All of this happens more quickly than I realize. At first I wonder who is shooting off guns in this weather. At this point it dawns on me that we will probably lose electricity soon. 
 
We live in the forest. All roads to our house are lined with a forest of second growth Doug Fir logged seventy years ago. The biggest trees are seven or eight stories tall at this age, and perhaps three feet across at the base of the trunk. Small for Doug Fir, but pretty big when it comes to falling on power lines, cars, and houses.
 
Before I can even fill the bathtub with water for flushing, bink! The power winks off. It does not return for four days and nights of f-f-f-freezing cold weather. We huddle by the fireplace.
 
The forest continues to pop and crack, constantly, every few seconds, punctuated by an occasional thunderous crash. The cacophony is to go on unabated for the next five days. 
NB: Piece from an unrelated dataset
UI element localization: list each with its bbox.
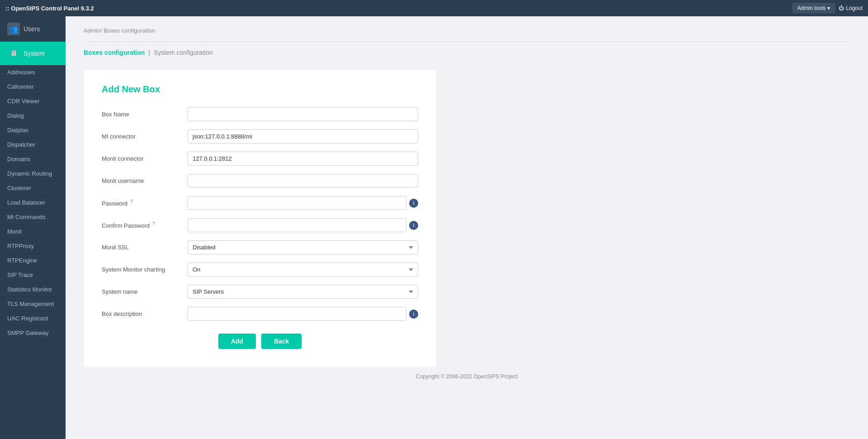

Each kind of tree deals with the ice in its own way. Some trees hardly accumulate much ice at all, due to their leaf/branch/or needle structure. With hundreds of trees down all around, our four story tall Sequoia didn't hold much ice, and did not loose a branch!
 
(Before:)
 
(After:)
 
Many trees I had planted for ornamental reasons fell, giving me a new appreciation of the wisely adapted native tree.
 

Overall, the native Doug Firs do fine, much to my surprise. Their ice strategy reveals itself to be the dropping of lots of branches for the big trees, and for the little ones, the top snapping off. Kinda reminds me of some kinds of crustaceans which can lose appendages, survive, and grow new ones later. 
 
I learn to decode the Doug Fir ice status by observing their treetops. Most of the icy treetops are bent over and pointing toward the ground at the five, six, or seven o'clock positions. 
 
They stay like that for days until warmer rain comes and thawing begins. I monitor the situation from inside the house as the tree top indicator needle points crawl to eight, nine, and then ten o'clock. Now most of them once again point skyward.
 
On day five, I venture out into the road to check it all out. But softball sized and even baseball bat sized chunks of ice, loosened by rain, are still sliding off the tall trees and crashing to the ground. Ice is rocks, I remind myself, and this is a hard hat zone, so I scurry back inside. Oddly, the roads remain pretty much dry and ice free for the duration.
 
(See how this willow popped right back up when the ice melted!):





For months I have worried about the damage the long west coast drought was causing. You have to be aware of fire hazards when you have lots of dried out, stressed, and dead trees around. The forest here has looked unwell for the last year to me. With global warming, climate change in this place feels inexorable. 

The forest will change out the Doug Firs and replace them with the more dry tolerant pines. It is only a matter of when and how. We forest dwellers hope it will not be by fire; at least not in this part of the forest.
 
I had been keeping an eye on two disturbing newly occuring dead zones in my area coinciding with these dry years, one down the street, and one, just below us, down the hill. They look like brown spots on the sattelite views I find online. The dead zone down the street gets noticed, and last month the neighbor cuts down almost all of the trees there. 

But the not the dead zone just below us. So it is revelation to me now, as I listen the the sound of the forest cleaning itself up! More pops and crashes are coming from the brown area than elsewhere around the neighborhood. Now, after the ice is gone, I see a lot more of the sky in that direction. I see how ice is a tool my forest uses, just like fire.

So yeah, there is now a huge mess to clear from streets and so on, but to me it is still a relief. I still live in a self healing, alive and hanging in there ecosystem.
 

“Life is a series of natural and spontaneous changes. Don't resist them; that only creates sorrow. Let reality be reality. Let things flow naturally forward in whatever way they like.”